There can be no assurance that the transaction will be completed as proposed or at all. Investors are cautioned that, unless otherwise specified in the management information circular or filing statement to be prepared in connection with the transaction, any information published or received regarding the transaction may not be accurate or complete and should not not be invoked. Trading in the securities of CGG and/or ShellCo should be considered highly speculative.
The TSX Venture Exchange Inc. has in no way passed on the merits of the proposed transaction and has neither approved nor disapproved of the contents of this press release.
For more information, please contact:
1319732 BC Ltd.
Binyomin Posen, director
Email: [email protected]
Canyon Gold & Gravel Inc.
Brian Hauff, director
Certain statements and information contained herein, including all statements that are not historical facts, contain forward-looking statements and forward-looking information within the meaning of applicable securities laws. Such forward-looking statements or information include, but are not limited to, statements or information regarding: the terms and conditions of the Transaction, the business and operations of CGG, 732 BC and the Resulting Issuer; the completion and terms of the Concurrent Financing and the listing of the Common Shares of the Resulting Issuer on the TSXV. Often, but not always, forward-looking statements or information can be identified by the use of words such as “estimate”, “project”, “believe”, “anticipate”, “intend”, “expect to ”, “plan”, “predict”, “may” or “should” and the negative form of these words or such variations or comparable terminology are intended to identify forward-looking statements and information.
With respect to the forward-looking statements and information contained herein, 732 BC and CGG have made numerous assumptions, including assumptions about general business and economic conditions of CGG and the market in which it operates.
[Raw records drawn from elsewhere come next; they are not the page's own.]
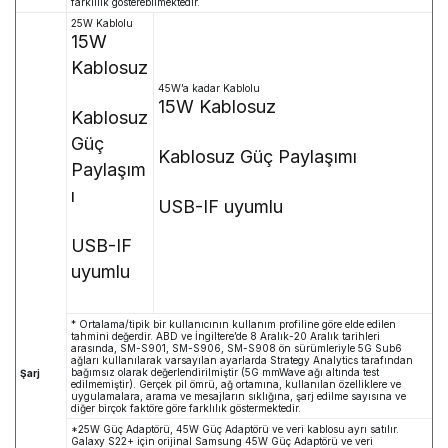
farklılık gösterebilmektedir.
25W Kablolu
15W
Kablosuz
45W’a kadar Kablolu
15W Kablosuz
Kablosuz
Güç
Kablosuz Güç Paylaşımı
Paylaşım
ı
USB-IF uyumlu
USB-IF
uyumlu
* Ortalama/tipik bir kullanıcının kullanım profiline göre elde edilen
tahmini değerdir. ABD ve İngiltere’de 8 Aralık-20 Aralık tarihleri
arasında, SM-S901, SM-S906, SM-S908 ön sürümleriyle 5G Sub6
ağları kullanılarak varsayılan ayarlarda Strategy Analytics tarafından
bağımsız olarak değerlendirilmiştir (5G mmWave ağı altında test
Şarj
edilmemiştir). Gerçek pil ömrü, ağ ortamına, kullanılan özelliklere ve
uygulamalara, arama ve mesajların sıklığına, şarj edilme sayısına ve
diğer birçok faktöre göre farklılık göstermektedir.
*25W Güç Adaptörü, 45W Güç Adaptörü ve veri kablosu ayrı satılır.
Galaxy S22+ için orijinal
Samsung
45W Güç Adaptörü ve veri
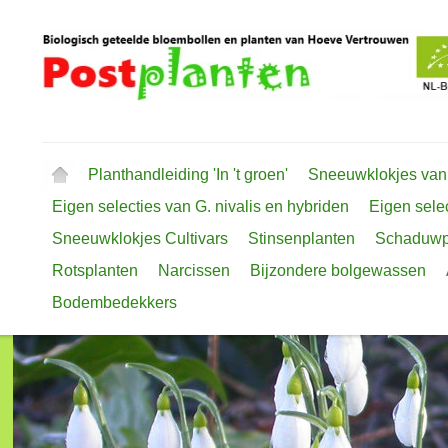
Planthandleiding 'In 't groen'
Sneeuwklokjes van
Eigen selecties van G. nivalis en hybriden
Eigen selec
Sneeuwklokjes Cultivars
Stinsenplanten
Schaduwp
Rotsplanten
Narcissen
Bijzondere bolgewassen
Bodembedekkers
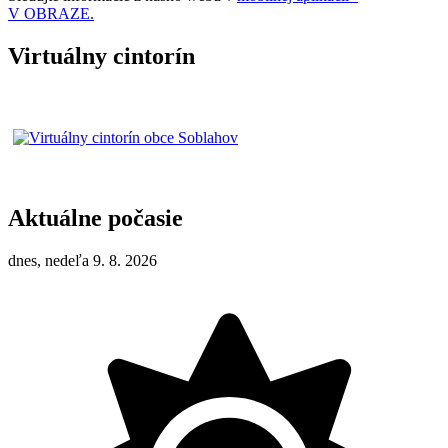
V OBRAZE.
Virtuálny cintorín
Aktuálne počasie
dnes, nedeľa 9. 8. 2026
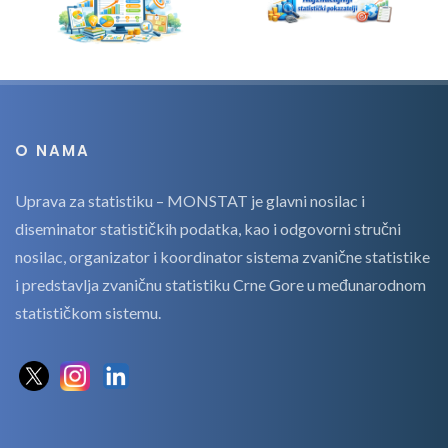
O NAMA
Uprava za statistiku – MONSTAT je glavni nosilac i
diseminator statističkih podatka, kao i odgovorni stručni
nosilac, organizator i koordinator sistema zvanične statistike
i predstavlja zvaničnu statistiku Crne Gore u međunarodnom
statističkom sistemu.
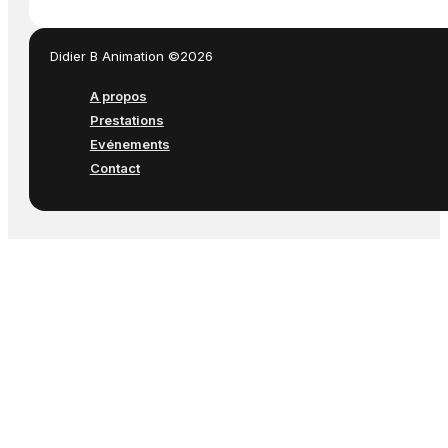
Didier B Animation ©2026
A propos
Prestations
Evénements
Contact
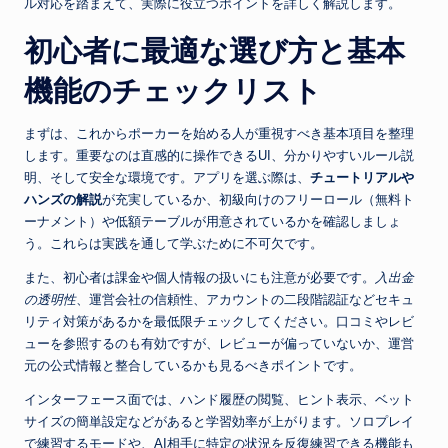
ル対応を踏まえて、実際に役立つポイントを詳しく解説します。
初心者に最適な選び方と基本
機能のチェックリスト
まずは、これからポーカーを始める人が重視すべき基本項目を整理
します。重要なのは直感的に操作できるUI、分かりやすいルール説
明、そして安全な環境です。アプリを選ぶ際は、
チュートリアルや
ハンズの解説
が充実しているか、初級向けのフリーロール（無料ト
ーナメント）や低額テーブルが用意されているかを確認しましょ
う。これらは実践を通して学ぶために不可欠です。
また、初心者は課金や個人情報の扱いにも注意が必要です。
入出金
の透明性
、運営会社の信頼性、アカウントの二段階認証などセキュ
リティ対策があるかを最低限チェックしてください。口コミやレビ
ューを参照するのも有効ですが、レビューが偏っていないか、運営
元の公式情報と整合しているかも見るべきポイントです。
インターフェース面では、ハンド履歴の閲覧、ヒント表示、ベット
サイズの簡単設定などがあると学習効率が上がります。ソロプレイ
で練習するモードや、AI相手に特定の状況を反復練習できる機能も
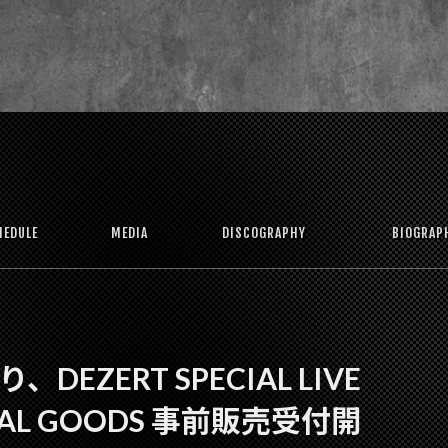
HEDULE
MEDIA
DISCOGRAPHY
BIOGRAP
、DEZERT SPECIAL LIVE
FICIAL GOODS 事前販売受付開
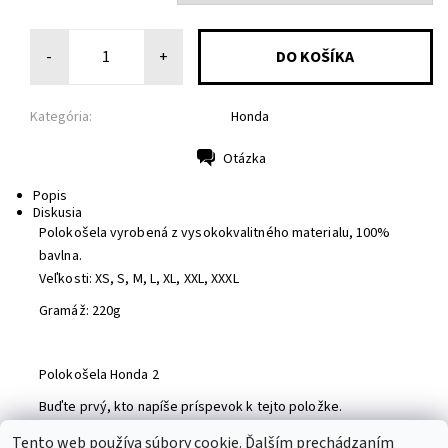
-
+
Kategória:
Honda
Otázka
Tlač
Popis
Diskusia
Polokošela vyrobená z vysokokvalitného materialu, 100%
bavlna.
Veľkosti: XS, S, M, L, XL, XXL, XXXL
Gramáž: 220g
Polokošela Honda 2
Buďte prvý, kto napíše príspevok k tejto položke.
Pridať komentár
Tento web používa súbory cookie. Ďalším prechádzaním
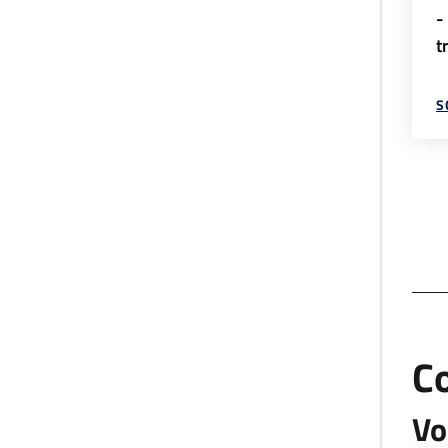
-
t
S
C
Vo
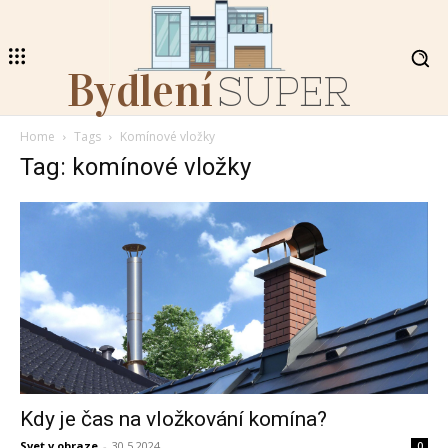
Bydlení
SUPER
Home
Tags
Komínové vložky
Tag: komínové vložky
Kdy je čas na vložkování komína?
Svet v obraze
-
30.5.2024
0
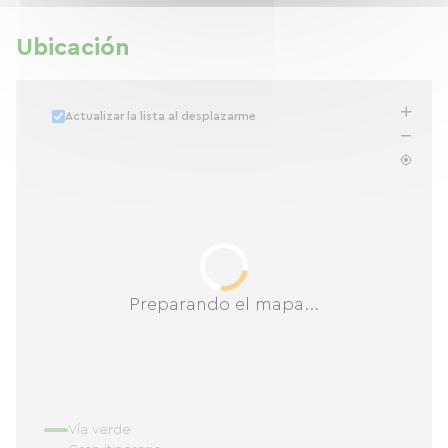
Ubicación
Actualizar la lista al desplazarme
Preparando el mapa...
Vía verde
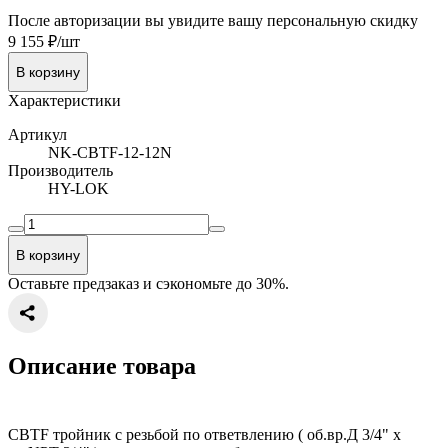
После авторизации вы увидите вашу персональную скидку
9 155 ₽/шт
В корзину
Характеристики
Артикул
NK-CBTF-12-12N
Производитель
HY-LOK
В корзину
Оставьте предзаказ и сэкономьте до 30%.
Описание товара
CBTF тройник с резьбой по ответвлению ( об.вр.Д 3/4" x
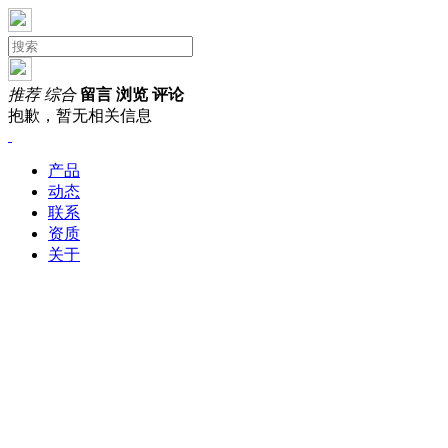
推荐
综合
留言
浏览
评论
抱歉，暂无相关信息
产品
动态
联系
资质
关于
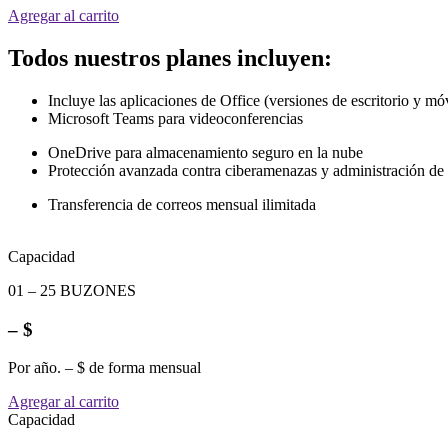
Agregar al carrito
Todos nuestros planes incluyen:
Incluye las aplicaciones de Office (versiones de escritorio y mó
Microsoft Teams para videoconferencias
OneDrive para almacenamiento seguro en la nube
Protección avanzada contra ciberamenazas y administración de 
Transferencia de correos mensual ilimitada
Capacidad
01 – 25 BUZONES
– $
Por año. – $ de forma mensual
Agregar al carrito
Capacidad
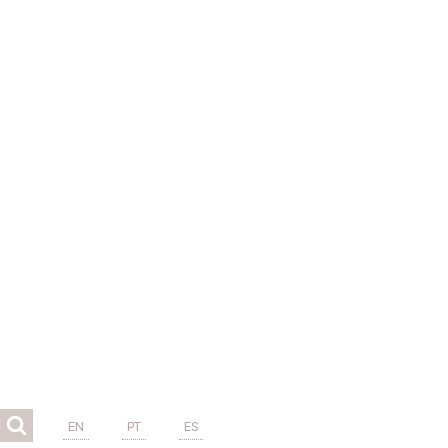
EN
PT
ES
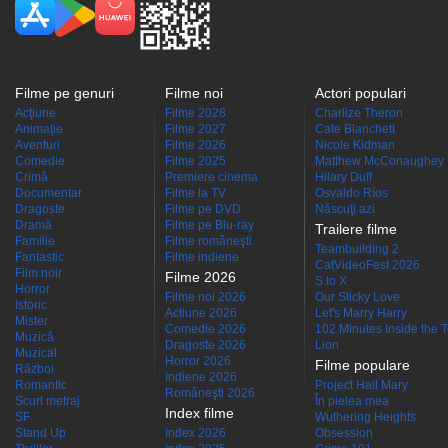
Filme pe genuri
Filme noi
Actori populari
Acţiune
Filme 2028
Charlize Theron
Animaţie
Filme 2027
Cate Blanchett
Aventuri
Filme 2026
Nicole Kidman
Comedie
Filme 2025
Matthew McConaughey
Crimă
Premiere cinema
Hilary Duff
Documentar
Filme la TV
Osvaldo Ríos
Dragoste
Filme pe DVD
Născuţi azi
Dramă
Filme pe Blu-ray
Trailere filme
Familie
Filme româneşti
Teambuilding 2
Fantastic
Filme indiene
CatVideoFest 2026
Film noir
Filme 2026
S to X
Horror
Filme noi 2026
Our Sticky Love
Istoric
Actiune 2026
Let's Marry Harry
Mister
Comedie 2026
102 Minutes Inside the 
Muzică
Dragoste 2026
Lion
Muzical
Horror 2026
Filme populare
Război
Indiene 2026
Romantic
Project Hail Mary
Româneşti 2026
Scurt metraj
În pielea mea
Index filme
SF
Wuthering Heights
Stand Up
Index 2026
Obsession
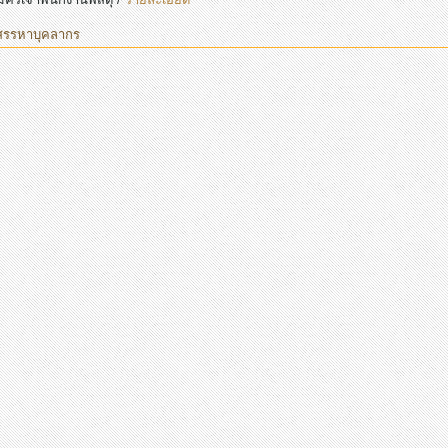
สรรหาบุคลากร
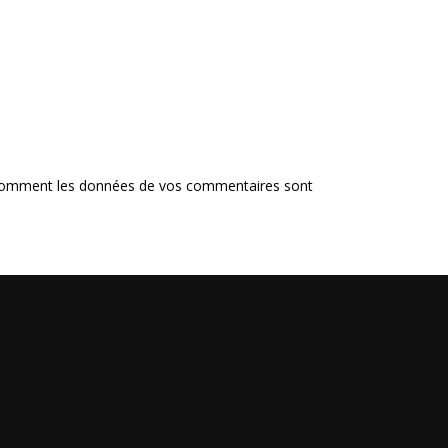
 comment les données de vos commentaires sont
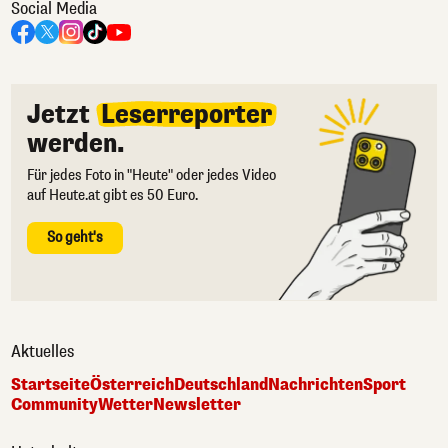
Social Media
Jetzt
Leserreporter
werden.
Für jedes Foto in "Heute" oder jedes Video
auf Heute.at gibt es 50 Euro.
So geht's
Aktuelles
Startseite
Österreich
Deutschland
Nachrichten
Sport
Community
Wetter
Newsletter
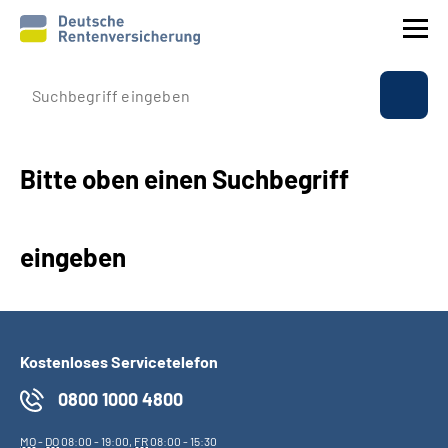
Prävention
Reha
Bitte oben einen Suchbegriff
Rente
eingeben
Beratung & Kontakt
Experten
Kostenloses Servicetelefon
Über uns & Presse
0800 1000 4800
Online-Services
MO
-
DO
08:00 - 19:00,
FR
08:00 - 15:30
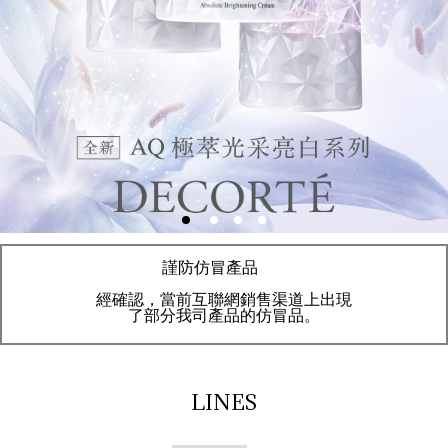
謹防仿冒產品
經確認，當前互聯網銷售渠道上出現
了部分我司產品的仿冒品。
LINES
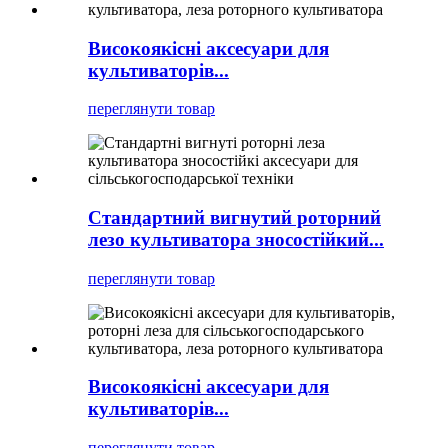
Високоякісні аксесуари для
культиваторів...
переглянути товар
Стандартний вигнутий роторний
лезо культиватора зносостійкий...
переглянути товар
Високоякісні аксесуари для
культиваторів...
переглянути товар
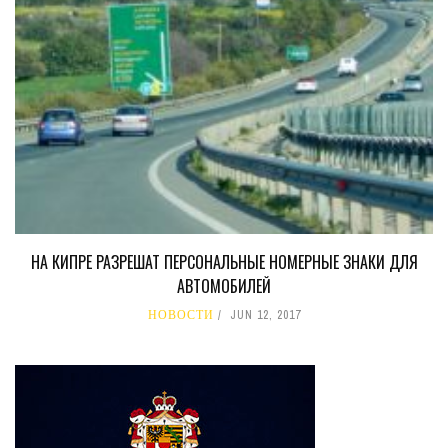
НА КИПРЕ РАЗРЕШАТ ПЕРСОНАЛЬНЫЕ НОМЕРНЫЕ ЗНАКИ ДЛЯ
АВТОМОБИЛЕЙ
НОВОСТИ
JUN 12, 2017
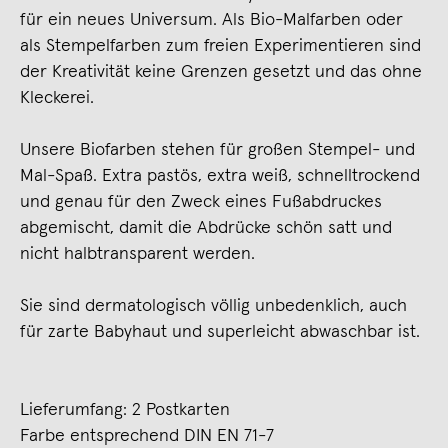
für ein neues Universum. Als Bio-Malfarben oder
als Stempelfarben zum freien Experimentieren sind
der Kreativität keine Grenzen gesetzt und das ohne
Kleckerei.
Unsere Biofarben stehen für großen Stempel- und
Mal-Spaß. Extra pastös, extra weiß, schnelltrockend
und genau für den Zweck eines Fußabdruckes
abgemischt, damit die Abdrücke schön satt und
nicht halbtransparent werden.
Sie sind dermatologisch völlig unbedenklich, auch
für zarte Babyhaut und superleicht abwaschbar ist.
Lieferumfang: 2 Postkarten
Farbe entsprechend DIN EN 71-7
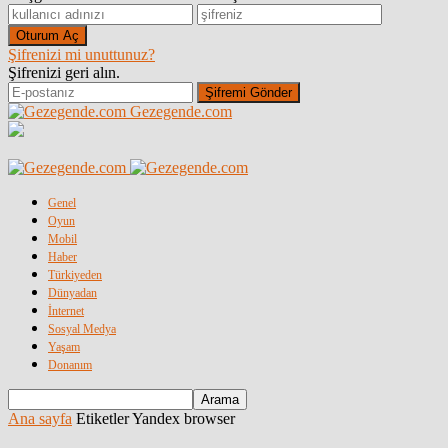
Şifrenizi mi unuttunuz?
Şifrenizi geri alın.
Gezegende.com
Genel
Oyun
Mobil
Haber
Türkiyeden
Dünyadan
İnternet
Sosyal Medya
Yaşam
Donanım
Ana sayfa
Etiketler
Yandex browser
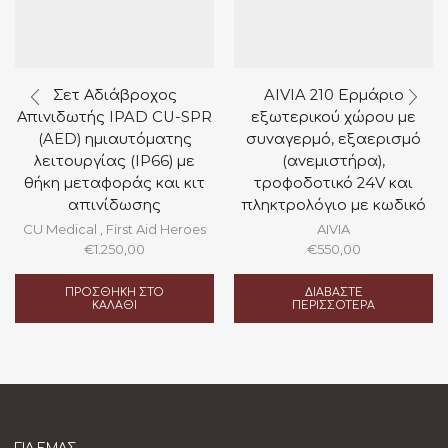
Σετ Αδιάβροχος
AIVIA 210 Ερμάριο
Απινιδωτής IPAD CU-SPR
εξωτερικού χώρου με
(AED) ημιαυτόματης
συναγερμό, εξαερισμό
λειτουργίας (IP66) με
(ανεμιστήρα),
θήκη μεταφοράς και κιτ
τροφοδοτικό 24V και
απινίδωσης
πληκτρολόγιο με κωδικό
CU Medical
,
First Aid Heroes
AIVIA
€
1.250,00
€
550,00
ΠΡΟΣΘΉΚΗ ΣΤΟ
ΔΙΑΒΆΣΤΕ
ΚΑΛΆΘΙ
ΠΕΡΙΣΣΌΤΕΡΑ
ΓΙΑ ΕΜΆΣ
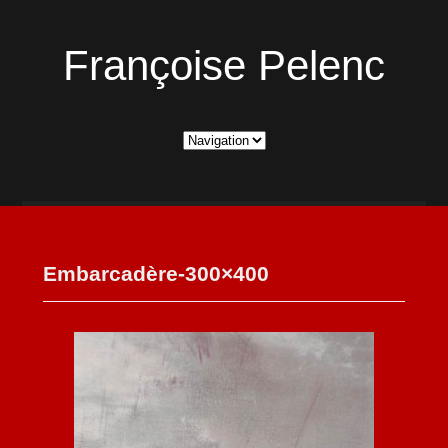
Françoise Pelenc
Embarcadère-300×400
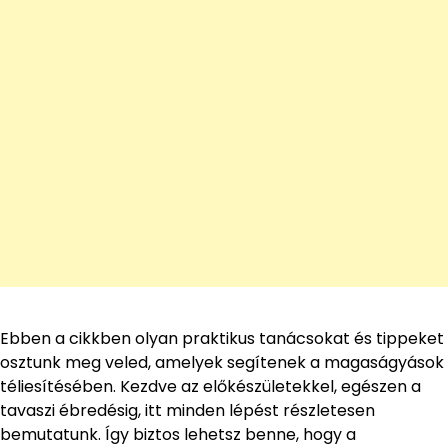
Ebben a cikkben olyan praktikus tanácsokat és tippeket
osztunk meg veled, amelyek segítenek a magaságyások
téliesítésében. Kezdve az előkészületekkel, egészen a
tavaszi ébredésig, itt minden lépést részletesen
bemutatunk. Így biztos lehetsz benne, hogy a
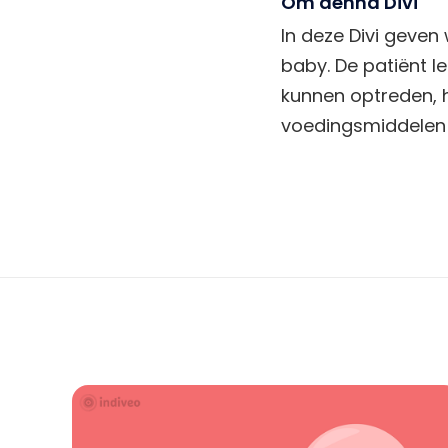
Om denna Divi
In deze Divi geven
baby. De patiënt l
kunnen optreden, 
voedingsmiddelen 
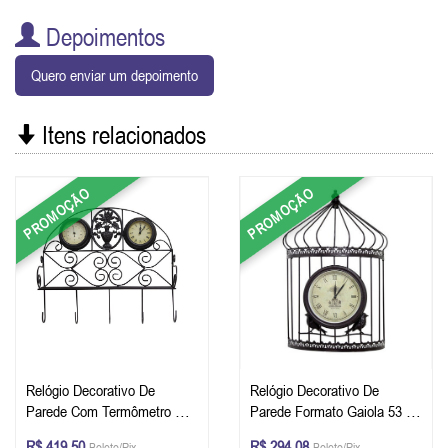
Depoimentos
Quero enviar um depoimento
Itens relacionados
PROMOÇÃO
PROMOÇÃO
Relógio Decorativo De
Relógio Decorativo De
Parede Com Termômetro E
Parede Formato Gaiola 53 x
Gancheira 44 x 48 x 15 cm
34 x 13 cm
R$ 419,50
R$ 294,08
Boleto/Pix
Boleto/Pix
The foregoing list of assumptions is not exhaustive.
Although the management of 732 BC and CGG believes that the assumptions made and the expectations represented by such statements or information are reasonable, there can be no assurance that the forward-looking statements or information contained herein will prove to be accurate. Forward-looking statements and information, by their nature, are based on assumptions and involve known and unknown risks, uncertainties and other factors that may cause actual results, performance or achievements, or results of the industry, materially different from future results, performance or achievements. expressed or implied by such forward-looking statements or information. These factors include, but are not limited to: risks associated with concurrent funding; the risks associated with negotiating a definitive agreement and obtaining all required approvals for the Transaction and/or other ancillary transactions, including CGG and 732 BC shareholder approval, and the TSXV; and other risk factors as detailed from time to time.
Readers should not place undue reliance on the forward-looking statements and information contained in this press release. 732 BC and CGG undertake no obligation to update forward-looking statements of beliefs, opinions, projections or other factors, should they change, except as required by law. The statements contained in this press release are made as of the date of this press release.